**TASK GOAL**
Check every line of the material below for the string "Cancel", and return the ones that have it.
__________________________________________________
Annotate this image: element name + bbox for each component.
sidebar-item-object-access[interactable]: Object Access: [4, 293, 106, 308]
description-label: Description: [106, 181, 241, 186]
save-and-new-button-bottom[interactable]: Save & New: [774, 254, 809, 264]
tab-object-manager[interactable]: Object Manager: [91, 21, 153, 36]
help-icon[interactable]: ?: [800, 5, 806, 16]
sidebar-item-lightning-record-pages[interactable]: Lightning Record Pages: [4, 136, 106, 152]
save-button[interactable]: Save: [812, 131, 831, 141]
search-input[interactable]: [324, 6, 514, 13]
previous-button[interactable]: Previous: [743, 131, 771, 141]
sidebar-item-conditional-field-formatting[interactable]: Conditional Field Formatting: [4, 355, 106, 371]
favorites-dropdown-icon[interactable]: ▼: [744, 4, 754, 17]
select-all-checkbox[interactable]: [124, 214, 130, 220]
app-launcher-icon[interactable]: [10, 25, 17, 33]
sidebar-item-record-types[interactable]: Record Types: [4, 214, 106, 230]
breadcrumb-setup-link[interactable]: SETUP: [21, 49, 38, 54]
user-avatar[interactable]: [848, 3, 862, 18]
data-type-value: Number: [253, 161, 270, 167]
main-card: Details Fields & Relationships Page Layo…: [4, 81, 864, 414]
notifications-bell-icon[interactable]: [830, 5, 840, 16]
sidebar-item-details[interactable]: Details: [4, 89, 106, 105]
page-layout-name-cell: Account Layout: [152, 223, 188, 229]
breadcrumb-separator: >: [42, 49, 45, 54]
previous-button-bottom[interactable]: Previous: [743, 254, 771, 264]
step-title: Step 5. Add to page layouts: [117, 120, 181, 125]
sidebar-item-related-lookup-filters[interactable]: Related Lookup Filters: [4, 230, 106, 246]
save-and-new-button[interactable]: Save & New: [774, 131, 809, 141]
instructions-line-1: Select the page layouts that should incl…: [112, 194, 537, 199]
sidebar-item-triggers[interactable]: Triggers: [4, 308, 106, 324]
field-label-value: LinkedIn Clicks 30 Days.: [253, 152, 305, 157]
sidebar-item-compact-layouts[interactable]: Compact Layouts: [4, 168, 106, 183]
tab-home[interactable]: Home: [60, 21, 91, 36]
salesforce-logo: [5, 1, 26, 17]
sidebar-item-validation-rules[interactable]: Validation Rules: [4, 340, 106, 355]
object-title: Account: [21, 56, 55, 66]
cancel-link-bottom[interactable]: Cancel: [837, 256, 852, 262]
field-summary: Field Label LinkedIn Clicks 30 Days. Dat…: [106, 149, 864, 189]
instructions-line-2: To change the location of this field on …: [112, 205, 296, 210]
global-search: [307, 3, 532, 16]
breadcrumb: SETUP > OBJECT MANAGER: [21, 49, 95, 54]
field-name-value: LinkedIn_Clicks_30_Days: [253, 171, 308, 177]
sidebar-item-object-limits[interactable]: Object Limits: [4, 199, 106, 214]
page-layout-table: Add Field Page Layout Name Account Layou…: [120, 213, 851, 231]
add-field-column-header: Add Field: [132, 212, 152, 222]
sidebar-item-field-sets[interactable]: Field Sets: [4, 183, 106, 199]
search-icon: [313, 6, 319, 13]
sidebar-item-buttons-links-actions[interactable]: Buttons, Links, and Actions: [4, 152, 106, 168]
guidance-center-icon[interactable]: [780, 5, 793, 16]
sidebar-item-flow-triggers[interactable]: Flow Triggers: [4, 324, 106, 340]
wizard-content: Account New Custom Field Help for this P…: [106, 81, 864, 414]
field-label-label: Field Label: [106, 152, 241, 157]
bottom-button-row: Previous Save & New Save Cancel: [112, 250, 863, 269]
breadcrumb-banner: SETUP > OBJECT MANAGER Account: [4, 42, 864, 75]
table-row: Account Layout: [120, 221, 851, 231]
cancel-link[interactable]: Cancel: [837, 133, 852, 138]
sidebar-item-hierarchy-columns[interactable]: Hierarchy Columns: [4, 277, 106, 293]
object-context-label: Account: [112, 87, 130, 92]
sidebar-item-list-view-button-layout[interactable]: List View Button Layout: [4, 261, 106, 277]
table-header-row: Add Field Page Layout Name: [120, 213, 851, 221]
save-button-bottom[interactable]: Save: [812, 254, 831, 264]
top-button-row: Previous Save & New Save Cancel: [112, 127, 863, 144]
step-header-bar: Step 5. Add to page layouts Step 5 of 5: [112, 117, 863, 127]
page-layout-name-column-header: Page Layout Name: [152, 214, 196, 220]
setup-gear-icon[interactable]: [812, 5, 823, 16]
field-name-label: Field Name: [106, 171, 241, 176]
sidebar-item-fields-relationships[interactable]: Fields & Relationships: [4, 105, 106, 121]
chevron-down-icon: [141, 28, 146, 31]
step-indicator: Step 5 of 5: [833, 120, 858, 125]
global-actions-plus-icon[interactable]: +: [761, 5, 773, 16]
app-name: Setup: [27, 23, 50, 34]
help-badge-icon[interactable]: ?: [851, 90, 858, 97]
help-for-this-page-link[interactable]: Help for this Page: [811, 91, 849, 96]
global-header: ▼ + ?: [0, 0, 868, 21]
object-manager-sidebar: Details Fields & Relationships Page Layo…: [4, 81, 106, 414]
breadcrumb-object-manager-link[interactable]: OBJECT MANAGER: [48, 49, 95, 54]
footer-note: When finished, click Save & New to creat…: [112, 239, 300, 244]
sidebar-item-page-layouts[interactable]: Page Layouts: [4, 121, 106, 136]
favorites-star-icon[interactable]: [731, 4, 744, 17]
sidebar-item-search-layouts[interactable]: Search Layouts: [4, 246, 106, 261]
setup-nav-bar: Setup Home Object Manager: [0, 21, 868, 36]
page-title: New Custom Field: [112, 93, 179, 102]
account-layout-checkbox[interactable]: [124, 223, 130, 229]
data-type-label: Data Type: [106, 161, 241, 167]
__________________________________________________
**SOLUTION FOR THIS EXERCISE**
cancel-link-bottom[interactable]: Cancel: [837, 256, 852, 262]
bottom-button-row: Previous Save & New Save Cancel: [112, 250, 863, 269]
cancel-link[interactable]: Cancel: [837, 133, 852, 138]
top-button-row: Previous Save & New Save Cancel: [112, 127, 863, 144]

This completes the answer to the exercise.